===== Source material
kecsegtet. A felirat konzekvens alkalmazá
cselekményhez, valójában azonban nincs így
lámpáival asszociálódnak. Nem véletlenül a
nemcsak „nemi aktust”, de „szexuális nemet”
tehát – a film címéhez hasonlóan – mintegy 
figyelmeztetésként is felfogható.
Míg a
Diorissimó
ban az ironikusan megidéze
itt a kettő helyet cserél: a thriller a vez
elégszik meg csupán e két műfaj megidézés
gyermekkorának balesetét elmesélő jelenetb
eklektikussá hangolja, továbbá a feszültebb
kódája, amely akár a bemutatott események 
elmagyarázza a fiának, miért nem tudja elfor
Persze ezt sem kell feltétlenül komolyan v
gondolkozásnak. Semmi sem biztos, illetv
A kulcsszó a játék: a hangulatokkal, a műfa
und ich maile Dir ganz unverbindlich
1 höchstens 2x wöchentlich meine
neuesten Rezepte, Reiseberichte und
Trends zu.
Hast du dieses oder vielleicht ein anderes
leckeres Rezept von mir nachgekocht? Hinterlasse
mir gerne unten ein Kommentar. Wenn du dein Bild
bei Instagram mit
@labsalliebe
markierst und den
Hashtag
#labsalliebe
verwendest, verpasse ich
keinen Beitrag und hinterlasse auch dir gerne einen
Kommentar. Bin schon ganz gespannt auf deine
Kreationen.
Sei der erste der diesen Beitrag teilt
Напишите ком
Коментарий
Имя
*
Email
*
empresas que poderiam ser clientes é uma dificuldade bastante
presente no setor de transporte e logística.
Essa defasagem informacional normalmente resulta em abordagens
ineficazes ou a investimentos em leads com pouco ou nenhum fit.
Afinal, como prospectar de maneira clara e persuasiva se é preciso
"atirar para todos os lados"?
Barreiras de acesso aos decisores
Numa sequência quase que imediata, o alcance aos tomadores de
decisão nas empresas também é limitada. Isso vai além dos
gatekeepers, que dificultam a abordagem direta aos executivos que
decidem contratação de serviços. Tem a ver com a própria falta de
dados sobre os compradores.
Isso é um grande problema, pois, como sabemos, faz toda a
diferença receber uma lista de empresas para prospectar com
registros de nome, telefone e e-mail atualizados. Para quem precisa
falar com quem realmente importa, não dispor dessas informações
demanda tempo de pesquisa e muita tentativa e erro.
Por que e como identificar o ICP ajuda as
==========
Aim of the task
Set down nothing but the lines from the one with "verwendest, verpasse ich" through the end of the records, keeping each line exactly as written and including both ends.

Result
verwendest, verpasse ich
keinen Beitrag und hinterlasse auch dir gerne einen
Kommentar. Bin schon ganz gespannt auf deine
Kreationen.
Sei der erste der diesen Beitrag teilt
Напишите ком
Коментарий
Имя
*
Email
*
empresas que poderiam ser clientes é uma dificuldade bastante
presente no setor de transporte e logística.
Essa defasagem informacional normalmente resulta em abordagens
ineficazes ou a investimentos em leads com pouco ou nenhum fit.
Afinal, como prospectar de maneira clara e persuasiva se é preciso
"atirar para todos os lados"?
Barreiras de acesso aos decisores
Numa sequência quase que imediata, o alcance aos tomadores de
decisão nas empresas também é limitada. Isso vai além dos
gatekeepers, que dificultam a abordagem direta aos executivos que
decidem contratação de serviços. Tem a ver com a própria falta de
dados sobre os compradores.
Isso é um grande problema, pois, como sabemos, faz toda a
diferença receber uma lista de empresas para prospectar com
registros de nome, telefone e e-mail atualizados. Para quem precisa
falar com quem realmente importa, não dispor dessas informações
demanda tempo de pesquisa e muita tentativa e erro.
Por que e como identificar o ICP ajuda as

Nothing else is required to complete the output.